From: Piotr Gasiorowski
Message: 12746
Date: 2002-03-18
----- Original Message -----From: tgpedersenSent: Monday, March 18, 2002 1:28 PMSubject: [tied] Re: DaciBut a general remark: It seems to me you often use the argument that since we can't conclude on linguistic grounds that something has happened, then it would be unscientific to assume it did, and therefore it didn't happen, also given pertinent extra-linguistic evidence that it might have happened. Case in point: the possible identity of the Getae and the Goths. (Trying to represent your position:) If they spoke dissimilar languages we cannot entertain the possibility that they might have been the same people (wholy or partly) and therefore Jordanes is definitely wrong if he claims they were.If there were any good evidence of any kind supporting tht claim, I wouldn't be obstructive. But your argument was based on a collection of linguistic _and_ extralinguistic implausibilities -- a real comedy of errors resulting from the misidentification of accidentally similar names (see also George's most recent posting). Sorry, but I don't feel like discussing it all once again.>> What was once "pre-" may easily become "post-" (witness East Scandinavian articles).> You mean North Germanic outside of West Jutland, I suppose? Correct, if you think that the suffixed article started with -inn.
Thanks for the correction. As for the suffixed article, it _started_ with <h-> originally (ON <hinn, hin, hit>) but lost the initial when agglutinated to a noun. The position of demonstratives in early Germanic was predominantly (albeit not exclusively) prenominal, and it was only in North Germanic that the fixed combination *dagr-hinn > dagr-inn developed as an alternative to <hinn dagr> and the enclitic began to function as an article.

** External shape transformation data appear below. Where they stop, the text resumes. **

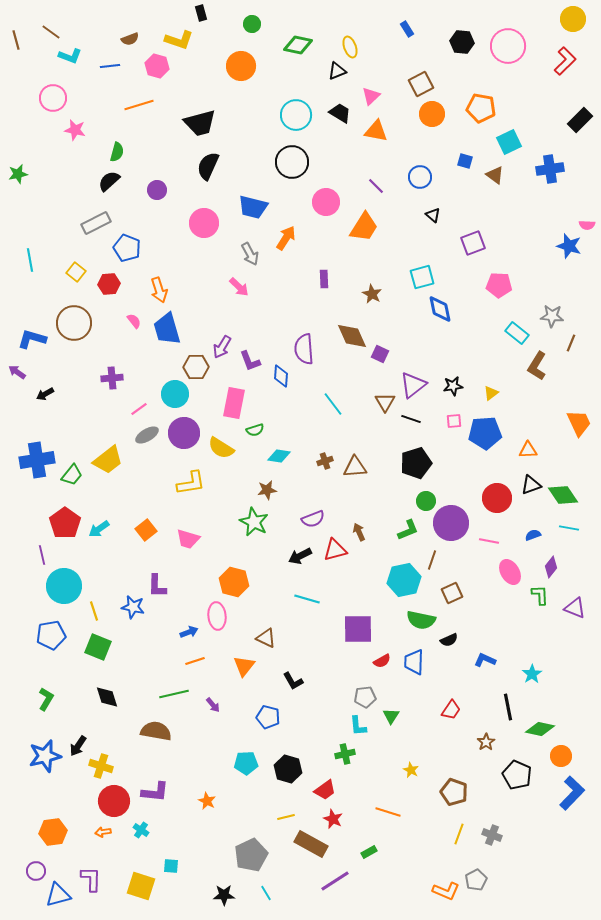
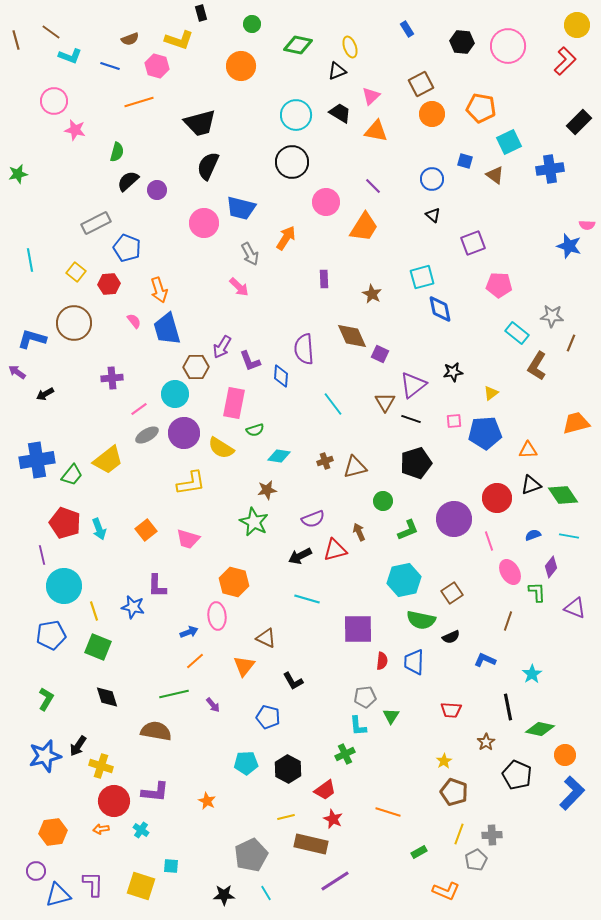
yellow circle at (573, 19): moved 4 px right, 6 px down
blue line at (110, 66): rotated 24 degrees clockwise
pink circle at (53, 98): moved 1 px right, 3 px down
orange line at (139, 105): moved 3 px up
black rectangle at (580, 120): moved 1 px left, 2 px down
blue circle at (420, 177): moved 12 px right, 2 px down
black semicircle at (109, 181): moved 19 px right
purple line at (376, 186): moved 3 px left
blue trapezoid at (253, 207): moved 12 px left, 1 px down
black star at (453, 386): moved 14 px up
orange trapezoid at (579, 423): moved 3 px left; rotated 80 degrees counterclockwise
brown triangle at (355, 467): rotated 10 degrees counterclockwise
green circle at (426, 501): moved 43 px left
red pentagon at (65, 523): rotated 16 degrees counterclockwise
purple circle at (451, 523): moved 3 px right, 4 px up
cyan line at (569, 528): moved 8 px down
cyan arrow at (99, 529): rotated 75 degrees counterclockwise
pink line at (489, 541): rotated 60 degrees clockwise
brown line at (432, 560): moved 76 px right, 61 px down
brown square at (452, 593): rotated 10 degrees counterclockwise
green L-shape at (540, 595): moved 3 px left, 3 px up
black semicircle at (449, 640): moved 2 px right, 3 px up
orange line at (195, 661): rotated 24 degrees counterclockwise
red semicircle at (382, 661): rotated 54 degrees counterclockwise
red trapezoid at (451, 710): rotated 60 degrees clockwise
green cross at (345, 754): rotated 12 degrees counterclockwise
orange circle at (561, 756): moved 4 px right, 1 px up
black hexagon at (288, 769): rotated 12 degrees clockwise
yellow star at (411, 770): moved 33 px right, 9 px up; rotated 14 degrees clockwise
orange arrow at (103, 832): moved 2 px left, 3 px up
gray cross at (492, 835): rotated 24 degrees counterclockwise
brown rectangle at (311, 844): rotated 16 degrees counterclockwise
green rectangle at (369, 852): moved 50 px right
purple L-shape at (91, 879): moved 2 px right, 5 px down
gray pentagon at (476, 880): moved 20 px up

>> The functionalist claim that a language will not permit "indispensable" morphemes to undergo phonological erosion is empirically falsified by numerous cases in which a theoretically "undesirable" change does occur. How would you determine, as a linguist, which elements are really superfluous (or, for that matter, which are indispensable and cannot be lost)? If you argue a posteriori that "X must have been superfluous because it disappeared", the argument becomes a circular pseudo-explanation.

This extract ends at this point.